▸ **Aim of the task**
Among the entries below, count the lines containing the string "says". Only the count is needed.

▸ **Given entries**
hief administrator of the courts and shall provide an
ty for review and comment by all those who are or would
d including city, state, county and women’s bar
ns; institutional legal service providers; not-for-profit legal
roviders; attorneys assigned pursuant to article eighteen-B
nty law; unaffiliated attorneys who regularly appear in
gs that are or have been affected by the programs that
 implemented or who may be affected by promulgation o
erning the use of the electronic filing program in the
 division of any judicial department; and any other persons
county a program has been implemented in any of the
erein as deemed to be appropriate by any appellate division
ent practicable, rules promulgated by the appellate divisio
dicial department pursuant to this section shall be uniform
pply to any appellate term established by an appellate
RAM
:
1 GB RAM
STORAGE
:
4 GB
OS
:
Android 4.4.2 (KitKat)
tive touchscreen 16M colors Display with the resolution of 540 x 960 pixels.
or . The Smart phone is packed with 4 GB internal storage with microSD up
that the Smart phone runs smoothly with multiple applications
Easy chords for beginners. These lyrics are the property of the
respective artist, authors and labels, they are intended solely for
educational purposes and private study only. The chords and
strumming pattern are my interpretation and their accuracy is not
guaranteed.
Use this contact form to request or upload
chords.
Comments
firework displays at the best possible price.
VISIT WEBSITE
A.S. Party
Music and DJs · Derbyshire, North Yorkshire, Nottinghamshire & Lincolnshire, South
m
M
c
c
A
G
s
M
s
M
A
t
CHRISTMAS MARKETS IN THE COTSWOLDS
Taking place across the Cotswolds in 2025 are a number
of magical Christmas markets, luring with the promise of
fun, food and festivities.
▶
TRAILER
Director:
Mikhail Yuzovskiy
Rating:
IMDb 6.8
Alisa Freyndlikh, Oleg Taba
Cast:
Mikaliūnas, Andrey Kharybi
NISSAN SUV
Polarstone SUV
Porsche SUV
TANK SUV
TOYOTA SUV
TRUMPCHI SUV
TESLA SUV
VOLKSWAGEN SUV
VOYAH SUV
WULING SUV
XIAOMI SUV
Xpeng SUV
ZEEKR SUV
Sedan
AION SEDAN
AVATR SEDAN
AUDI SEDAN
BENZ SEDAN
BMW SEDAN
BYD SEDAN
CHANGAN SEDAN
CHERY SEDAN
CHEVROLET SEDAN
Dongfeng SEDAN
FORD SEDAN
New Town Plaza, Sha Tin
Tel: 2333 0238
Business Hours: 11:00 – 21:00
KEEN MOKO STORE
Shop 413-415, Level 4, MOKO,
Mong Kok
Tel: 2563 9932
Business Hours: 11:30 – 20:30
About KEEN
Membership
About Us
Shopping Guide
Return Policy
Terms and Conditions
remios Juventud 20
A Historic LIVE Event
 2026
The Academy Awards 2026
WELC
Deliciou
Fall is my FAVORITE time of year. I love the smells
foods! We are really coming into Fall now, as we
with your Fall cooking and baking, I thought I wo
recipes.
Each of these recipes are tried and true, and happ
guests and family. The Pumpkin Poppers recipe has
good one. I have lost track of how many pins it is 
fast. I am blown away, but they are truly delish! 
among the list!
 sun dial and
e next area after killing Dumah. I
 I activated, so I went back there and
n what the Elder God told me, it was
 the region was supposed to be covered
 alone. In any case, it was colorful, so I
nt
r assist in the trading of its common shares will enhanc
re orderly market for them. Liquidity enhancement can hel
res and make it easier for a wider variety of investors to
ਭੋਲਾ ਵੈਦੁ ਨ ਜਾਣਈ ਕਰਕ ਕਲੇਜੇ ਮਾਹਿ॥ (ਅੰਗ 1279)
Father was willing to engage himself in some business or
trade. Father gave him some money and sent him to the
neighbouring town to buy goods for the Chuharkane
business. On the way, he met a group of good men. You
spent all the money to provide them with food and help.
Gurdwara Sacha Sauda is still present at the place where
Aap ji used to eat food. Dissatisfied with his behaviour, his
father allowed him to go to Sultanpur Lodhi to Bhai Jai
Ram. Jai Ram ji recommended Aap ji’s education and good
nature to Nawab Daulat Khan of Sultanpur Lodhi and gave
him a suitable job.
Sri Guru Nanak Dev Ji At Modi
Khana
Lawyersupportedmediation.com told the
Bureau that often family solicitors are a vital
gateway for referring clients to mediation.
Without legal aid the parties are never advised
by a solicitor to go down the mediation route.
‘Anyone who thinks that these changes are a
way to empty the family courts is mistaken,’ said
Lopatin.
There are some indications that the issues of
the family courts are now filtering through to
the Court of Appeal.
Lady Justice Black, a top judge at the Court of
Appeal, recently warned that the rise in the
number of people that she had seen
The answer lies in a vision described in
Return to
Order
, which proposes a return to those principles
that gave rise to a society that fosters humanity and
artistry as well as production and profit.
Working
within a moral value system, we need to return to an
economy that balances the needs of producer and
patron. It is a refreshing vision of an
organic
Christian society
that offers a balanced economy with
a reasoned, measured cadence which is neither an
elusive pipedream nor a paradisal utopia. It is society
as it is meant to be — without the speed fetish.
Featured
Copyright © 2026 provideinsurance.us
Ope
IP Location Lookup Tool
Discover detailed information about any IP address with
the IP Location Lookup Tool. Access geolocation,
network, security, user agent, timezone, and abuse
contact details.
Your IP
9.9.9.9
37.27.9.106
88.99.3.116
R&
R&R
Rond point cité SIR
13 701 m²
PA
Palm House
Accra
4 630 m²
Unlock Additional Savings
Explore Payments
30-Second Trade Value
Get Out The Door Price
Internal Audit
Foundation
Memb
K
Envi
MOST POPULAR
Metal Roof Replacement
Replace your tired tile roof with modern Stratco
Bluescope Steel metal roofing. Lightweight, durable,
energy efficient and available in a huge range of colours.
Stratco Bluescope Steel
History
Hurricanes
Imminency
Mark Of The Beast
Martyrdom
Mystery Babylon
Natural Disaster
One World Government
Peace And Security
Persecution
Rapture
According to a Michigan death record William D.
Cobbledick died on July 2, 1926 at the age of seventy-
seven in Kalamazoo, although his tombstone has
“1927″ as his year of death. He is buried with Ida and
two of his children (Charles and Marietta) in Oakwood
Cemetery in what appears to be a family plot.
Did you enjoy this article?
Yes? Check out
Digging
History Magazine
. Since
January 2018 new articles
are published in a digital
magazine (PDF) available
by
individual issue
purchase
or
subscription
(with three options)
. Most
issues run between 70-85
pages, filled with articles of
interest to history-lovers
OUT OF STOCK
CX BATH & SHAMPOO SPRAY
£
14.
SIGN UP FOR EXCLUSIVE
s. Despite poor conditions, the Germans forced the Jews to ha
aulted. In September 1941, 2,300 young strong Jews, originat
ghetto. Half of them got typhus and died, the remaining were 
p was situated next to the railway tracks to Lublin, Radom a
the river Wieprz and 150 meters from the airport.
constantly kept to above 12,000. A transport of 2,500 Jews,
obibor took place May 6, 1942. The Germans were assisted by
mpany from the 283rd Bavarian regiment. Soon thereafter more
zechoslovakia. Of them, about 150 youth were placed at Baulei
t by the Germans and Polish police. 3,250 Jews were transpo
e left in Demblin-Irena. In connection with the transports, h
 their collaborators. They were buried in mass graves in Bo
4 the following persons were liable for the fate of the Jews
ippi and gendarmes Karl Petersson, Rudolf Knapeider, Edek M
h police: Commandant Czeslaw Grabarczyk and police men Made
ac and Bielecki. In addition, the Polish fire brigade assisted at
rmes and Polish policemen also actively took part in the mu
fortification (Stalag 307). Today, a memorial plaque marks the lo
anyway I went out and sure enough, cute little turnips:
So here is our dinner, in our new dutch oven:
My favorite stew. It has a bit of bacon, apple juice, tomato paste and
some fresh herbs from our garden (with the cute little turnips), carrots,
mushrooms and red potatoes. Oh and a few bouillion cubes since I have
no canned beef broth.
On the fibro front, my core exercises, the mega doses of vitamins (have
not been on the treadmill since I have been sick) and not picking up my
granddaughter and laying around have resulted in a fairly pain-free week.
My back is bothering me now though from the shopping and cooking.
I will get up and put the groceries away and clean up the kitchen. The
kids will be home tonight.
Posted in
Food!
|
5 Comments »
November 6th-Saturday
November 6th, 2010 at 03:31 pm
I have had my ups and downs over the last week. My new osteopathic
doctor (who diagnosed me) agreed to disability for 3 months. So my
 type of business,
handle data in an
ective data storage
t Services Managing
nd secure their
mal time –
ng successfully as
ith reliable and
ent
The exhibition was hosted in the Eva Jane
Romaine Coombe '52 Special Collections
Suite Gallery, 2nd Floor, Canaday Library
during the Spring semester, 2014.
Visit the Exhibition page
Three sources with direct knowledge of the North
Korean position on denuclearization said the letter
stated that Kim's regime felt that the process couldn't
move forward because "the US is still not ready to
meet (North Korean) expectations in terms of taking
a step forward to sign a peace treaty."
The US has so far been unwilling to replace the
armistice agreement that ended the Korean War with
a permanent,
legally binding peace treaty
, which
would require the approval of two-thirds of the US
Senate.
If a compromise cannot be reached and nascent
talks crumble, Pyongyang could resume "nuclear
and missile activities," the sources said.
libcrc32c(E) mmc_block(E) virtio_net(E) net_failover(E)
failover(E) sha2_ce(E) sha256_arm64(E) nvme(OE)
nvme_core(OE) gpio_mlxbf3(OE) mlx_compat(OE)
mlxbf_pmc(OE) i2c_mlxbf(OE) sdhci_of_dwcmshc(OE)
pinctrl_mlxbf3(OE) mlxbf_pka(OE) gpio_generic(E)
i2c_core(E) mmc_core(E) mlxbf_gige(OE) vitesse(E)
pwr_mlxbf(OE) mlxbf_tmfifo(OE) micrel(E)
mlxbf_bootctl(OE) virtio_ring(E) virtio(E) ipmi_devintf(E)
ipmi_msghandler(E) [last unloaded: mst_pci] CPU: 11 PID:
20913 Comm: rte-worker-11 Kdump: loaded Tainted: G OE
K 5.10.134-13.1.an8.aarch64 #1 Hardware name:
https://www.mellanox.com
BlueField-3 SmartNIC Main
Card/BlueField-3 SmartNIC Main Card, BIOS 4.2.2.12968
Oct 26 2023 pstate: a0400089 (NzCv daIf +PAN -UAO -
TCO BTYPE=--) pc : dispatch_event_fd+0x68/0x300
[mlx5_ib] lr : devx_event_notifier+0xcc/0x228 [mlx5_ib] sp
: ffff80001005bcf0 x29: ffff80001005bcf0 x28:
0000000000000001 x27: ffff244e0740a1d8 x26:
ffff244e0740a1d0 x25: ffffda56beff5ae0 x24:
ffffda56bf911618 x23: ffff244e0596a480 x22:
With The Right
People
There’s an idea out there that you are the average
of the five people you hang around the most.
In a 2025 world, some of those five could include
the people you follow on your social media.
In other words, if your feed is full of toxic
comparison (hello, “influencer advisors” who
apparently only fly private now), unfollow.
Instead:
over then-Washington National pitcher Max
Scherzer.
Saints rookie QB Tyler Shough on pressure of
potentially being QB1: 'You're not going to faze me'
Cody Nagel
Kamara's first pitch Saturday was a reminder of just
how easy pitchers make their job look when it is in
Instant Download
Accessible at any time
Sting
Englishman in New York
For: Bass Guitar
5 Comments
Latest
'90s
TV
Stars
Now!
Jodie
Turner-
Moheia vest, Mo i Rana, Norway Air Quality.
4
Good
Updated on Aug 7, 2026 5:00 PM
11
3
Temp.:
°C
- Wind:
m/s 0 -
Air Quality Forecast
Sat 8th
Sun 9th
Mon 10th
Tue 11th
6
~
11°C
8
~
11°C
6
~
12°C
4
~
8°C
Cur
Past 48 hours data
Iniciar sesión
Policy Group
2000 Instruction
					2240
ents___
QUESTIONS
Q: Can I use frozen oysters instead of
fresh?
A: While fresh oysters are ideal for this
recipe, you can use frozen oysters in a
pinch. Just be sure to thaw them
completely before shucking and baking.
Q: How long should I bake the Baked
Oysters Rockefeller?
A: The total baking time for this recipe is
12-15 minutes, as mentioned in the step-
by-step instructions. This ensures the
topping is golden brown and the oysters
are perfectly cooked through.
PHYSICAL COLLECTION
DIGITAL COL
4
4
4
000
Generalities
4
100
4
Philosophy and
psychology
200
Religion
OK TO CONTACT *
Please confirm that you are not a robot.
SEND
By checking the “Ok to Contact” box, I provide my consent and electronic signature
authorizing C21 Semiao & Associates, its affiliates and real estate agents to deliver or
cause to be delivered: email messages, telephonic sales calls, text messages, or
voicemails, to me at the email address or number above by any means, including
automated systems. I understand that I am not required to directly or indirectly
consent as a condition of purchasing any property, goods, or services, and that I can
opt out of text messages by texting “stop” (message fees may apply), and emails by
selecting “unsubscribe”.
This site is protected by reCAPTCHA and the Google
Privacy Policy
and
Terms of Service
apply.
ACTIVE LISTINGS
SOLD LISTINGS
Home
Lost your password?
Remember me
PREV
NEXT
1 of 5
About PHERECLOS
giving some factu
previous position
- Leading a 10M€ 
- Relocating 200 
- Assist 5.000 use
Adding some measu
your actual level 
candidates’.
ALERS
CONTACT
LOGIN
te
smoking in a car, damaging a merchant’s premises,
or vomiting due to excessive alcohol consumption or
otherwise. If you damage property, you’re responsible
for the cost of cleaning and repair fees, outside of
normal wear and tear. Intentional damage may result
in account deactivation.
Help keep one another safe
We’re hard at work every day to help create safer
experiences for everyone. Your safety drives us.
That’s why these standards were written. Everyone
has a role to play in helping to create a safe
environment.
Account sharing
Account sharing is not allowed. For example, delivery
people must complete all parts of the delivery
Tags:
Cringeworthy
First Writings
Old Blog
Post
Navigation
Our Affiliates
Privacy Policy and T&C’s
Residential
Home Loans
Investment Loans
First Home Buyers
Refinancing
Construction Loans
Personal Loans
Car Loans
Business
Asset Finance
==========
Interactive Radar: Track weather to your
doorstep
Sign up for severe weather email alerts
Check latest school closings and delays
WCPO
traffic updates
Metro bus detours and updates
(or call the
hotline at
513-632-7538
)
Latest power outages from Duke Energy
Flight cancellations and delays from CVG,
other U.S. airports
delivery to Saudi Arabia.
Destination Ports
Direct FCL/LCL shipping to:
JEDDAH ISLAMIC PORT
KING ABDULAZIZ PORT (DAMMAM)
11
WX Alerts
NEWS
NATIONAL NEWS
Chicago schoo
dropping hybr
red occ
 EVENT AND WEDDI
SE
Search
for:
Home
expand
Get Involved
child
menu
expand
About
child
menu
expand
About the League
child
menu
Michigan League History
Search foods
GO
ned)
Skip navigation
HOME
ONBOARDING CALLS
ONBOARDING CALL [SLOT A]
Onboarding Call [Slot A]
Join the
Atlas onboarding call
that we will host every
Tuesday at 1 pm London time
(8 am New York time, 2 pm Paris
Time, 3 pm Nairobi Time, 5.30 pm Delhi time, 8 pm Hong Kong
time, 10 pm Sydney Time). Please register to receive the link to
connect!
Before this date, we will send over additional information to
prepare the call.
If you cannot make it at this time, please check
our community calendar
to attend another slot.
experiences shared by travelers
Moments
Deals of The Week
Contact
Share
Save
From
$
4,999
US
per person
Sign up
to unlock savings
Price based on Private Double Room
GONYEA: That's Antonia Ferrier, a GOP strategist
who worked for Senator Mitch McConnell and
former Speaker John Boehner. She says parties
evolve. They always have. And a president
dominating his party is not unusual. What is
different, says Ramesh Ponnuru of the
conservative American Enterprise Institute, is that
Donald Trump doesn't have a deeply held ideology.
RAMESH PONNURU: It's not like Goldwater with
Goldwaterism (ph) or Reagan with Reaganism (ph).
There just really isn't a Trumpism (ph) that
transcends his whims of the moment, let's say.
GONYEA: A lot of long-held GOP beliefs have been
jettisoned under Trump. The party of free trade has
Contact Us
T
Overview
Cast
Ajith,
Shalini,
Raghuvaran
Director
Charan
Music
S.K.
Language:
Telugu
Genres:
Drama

▸ **Result of this task**
2